そのような現状において、「在宅看取り」ができる実質的な環境を整えるうえで重要なのは「医療」のあり方もまだまだ考慮する必要がありますが、それ以上に「介護環境」の整備を進めていかなくてはなりません。まっとうな在宅医療の広がりが仮に進んだとしても、医師はひと月に数回の決して長くない時間をあくまで「医療的ケア」と「家族や本人の精神的ケア」ができるにすぎないのです。患者さんにとっての「生活」や「日々の幸せ」を支えることは、医療や看護だけではなく、日々の「介護サービス」の徹底により初めて在宅でのサポートが可能となり、「お看取り」まで医療的ケアを続けるうえでも大きな前提となるのです。

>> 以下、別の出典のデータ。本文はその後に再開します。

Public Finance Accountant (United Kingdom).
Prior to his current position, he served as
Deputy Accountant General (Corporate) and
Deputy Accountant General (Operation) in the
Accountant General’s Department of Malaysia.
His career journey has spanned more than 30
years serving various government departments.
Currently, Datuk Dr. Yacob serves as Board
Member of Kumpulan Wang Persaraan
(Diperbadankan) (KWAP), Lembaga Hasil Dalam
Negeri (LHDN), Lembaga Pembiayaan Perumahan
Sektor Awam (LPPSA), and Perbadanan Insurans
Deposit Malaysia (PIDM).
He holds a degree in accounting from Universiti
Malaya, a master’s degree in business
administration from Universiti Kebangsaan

一人暮らしの末期がん患者や認知症が進んだ患者などは「医療」だけで生きていくことはできません。経済環境にも家庭環境にも病状にも決して恵まれたとはいえない患者の心と生活を支えるのは、介護分野の役割、特にヘルパーの役割が不可欠であるといえます。どのような生活環境の患者に対しても、部屋の清掃、食事の準備や介助、排便・排尿の処理、入浴介助などすべてをほとんど一人でサポートをし続けます。糞尿まみれの部屋の清掃や言うことを聞かない介護抵抗がある認知症患者への対応などがあるにも関わらず、高い給料をもらう在宅医療医への恵まれた制度設計と比べて、あまりにも低い待遇で厳しい環境のなかでの勤務を強いられている介護界の現実があるのです。年数や経験を重ねても、糞尿まみれの環境で、暑い日も寒い日も働き続けても300万円前後の年収で、本当に心を込めた介護に人生を投資できる人材が育つでしょうか?実際には現場においてお金ではなく、「純粋な人への思い」で誠実な仕事をしている方々がたくさんいます。誰もが迎える最期に向けての人の「いのちと幸せ」を支える重要な仕事であるからこそ、しっかりと人材を育て、報酬を担保して人生をかけるに値する誇りをもてる仕事にしてあげるシステムを創ることが不可欠だといえます。政治のなかで、財政の配分は医療業界や製薬業界の声の大きな部門だけに配慮することが多くなっています。人のいのちや幸せの「現実」に携わる「地道な生活を支える分野」は声が小さいのかもしれない、だからこそ、政治や行政はそのような分野にしっかりと投資し、配分していくべきだといえるのです。これからの時代の「当たり前の幸せ」や「日々の生活」を守っていくためにも。